When I was little, I daydreamed about having Mary Poppins for my Nanny. She was amazing: her magical ability to clean the nursery, riding a cartoon carousel, tea parties on the ceiling, etc. She was marvelous. I somehow overlooked all her quirky and mysterious qualities. And I never realized one of her defining characteristics is vanity even though she spells it out in one of her earliest scenes: “Mary Poppins: Practically Perfect in Every Way.”

This vanity really started bothering me in a roundabout way until I eventually began wondering how my own kids perceive me. Do I constantly correct their shortcomings while pointing out my own rightness and “perfection” with a magical measuring tape?
It forces me to really think about vanity, and humility, as a mother. If you ask a mother if her job is glamorous, she will laugh at you. Most people would look at a sleepy, make-up-less mother and say she is generally fulfilling a very humbling and self-less role. I used to think that just by being a mother, by changing diapers and cleaning up puke and scrubbing toilets and wiping noses and being sleep deprived and not killing my kids I was somehow ranked higher in the trophy case of life with a little plaque that said “humble” in super inconspicuous letters.
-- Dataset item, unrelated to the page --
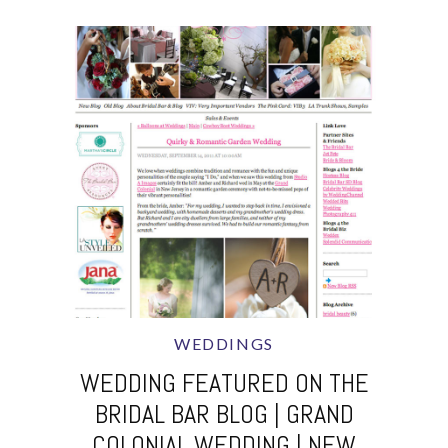
WEDDINGS
WEDDING FEATURED ON THE
BRIDAL BAR BLOG | GRAND
COLONIAL WEDDING | NEW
I'm starting to think that humility has little to do with cleaning up after people or filthy jobs or sleepless nights. I can act like a humble mother all day long, but true humility is a choice, and I believe my kids will be the first to know the difference between the two.
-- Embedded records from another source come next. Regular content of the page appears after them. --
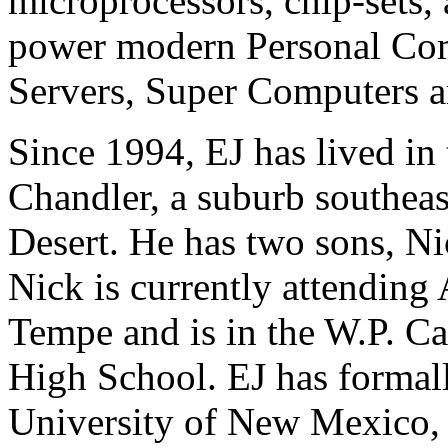
microprocessors, chip-sets,
power modern Personal Comp
Servers, Super Computers an
Since 1994, EJ has lived in 
Chandler, a suburb southeas
Desert. He has two sons, Ni
Nick is currently attending 
Tempe and is in the W.P. Ca
High School. EJ has formall
University of New Mexico,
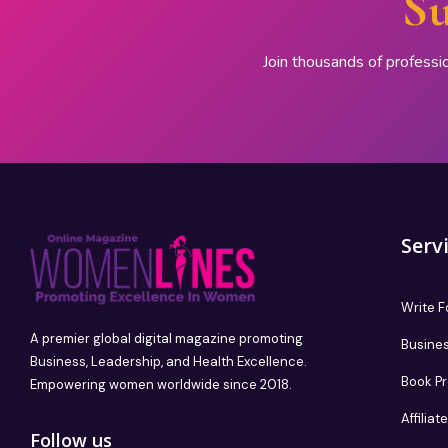
Su
Join thousands of professi
Serv
Write F
A premier global digital magazine promoting
Busines
Business, Leadership, and Health Excellence.
Book P
Empowering women worldwide since 2018.
Affilia
Follow us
So although it is humbling to wipe away a hidden Picasso-esque booger masterpiece from the wall behind the bunkbeds, I have trouble telling myself I am cleaning it out of humility when I definitely did NOT choose to clean it in the first place. I'm beginning to think humility, in motherhood, is not just about me resigning to cleaning up messes and doing it. I think humility is about my attitude towards each daily task I face as a mom and wife. It's about bringing my own rank down a few notches to serve my kids—not just as a nanny or a maid, but by occasionally choosing to set aside my own “important” daily tasks in order to submit myself to their real needs.  Sometimes I may need to lower myself to really serve them—not just by picking up or cooking, but by sitting on the floor to build a lego ship or brush barbie's tangles. 
I have been really considering the difference between keeping my kids busy and entertained with activities and outings versus the times I truly humble myself to color in a book with crayons or read or sing or play hide and seek. Thomas More reminds us: “The ordinary arts we practice every day at home are of more importance to the soul than their simplicity might suggest.” I'm sure this is especially true when raising kids.  I'm not suggesting that we need to sit ten inches from our kids every minute so that they are completely unable to play alone or with each other, but at the same time I wonder how often we tell ourselves we are above simply playing with our kids or that we have "better things to do" than spend time interacting with them and listening to them.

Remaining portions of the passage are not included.